Provided data ::
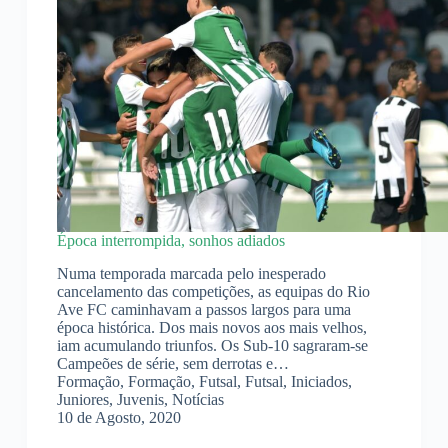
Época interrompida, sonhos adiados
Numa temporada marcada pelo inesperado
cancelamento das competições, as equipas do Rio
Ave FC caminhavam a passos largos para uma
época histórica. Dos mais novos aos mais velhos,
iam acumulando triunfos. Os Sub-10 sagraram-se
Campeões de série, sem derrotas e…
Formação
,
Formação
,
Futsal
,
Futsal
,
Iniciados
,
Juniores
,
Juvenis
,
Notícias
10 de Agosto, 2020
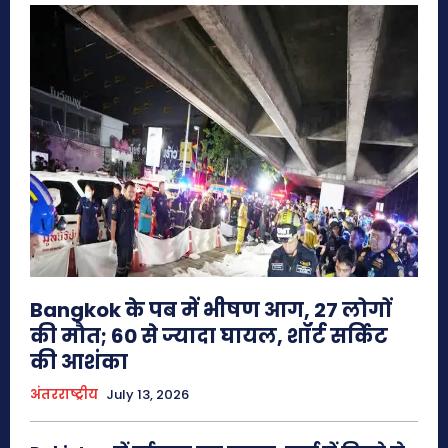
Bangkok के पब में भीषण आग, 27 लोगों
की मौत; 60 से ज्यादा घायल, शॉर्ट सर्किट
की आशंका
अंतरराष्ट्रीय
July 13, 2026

--

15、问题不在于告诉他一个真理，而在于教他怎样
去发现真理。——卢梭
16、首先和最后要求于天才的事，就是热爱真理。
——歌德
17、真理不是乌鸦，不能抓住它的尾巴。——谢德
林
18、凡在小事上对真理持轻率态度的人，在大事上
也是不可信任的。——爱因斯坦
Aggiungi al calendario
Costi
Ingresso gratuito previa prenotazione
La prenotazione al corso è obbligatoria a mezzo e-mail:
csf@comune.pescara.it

Task statement :: Using the listing above, return word for word each line from the one that has "Bangkok के पब में भीषण आग, 27 लोगों" through the one that has "July 13, 2026", and no line outside that range.

Result ::
Bangkok के पब में भीषण आग, 27 लोगों
की मौत; 60 से ज्यादा घायल, शॉर्ट सर्किट
की आशंका
अंतरराष्ट्रीय
July 13, 2026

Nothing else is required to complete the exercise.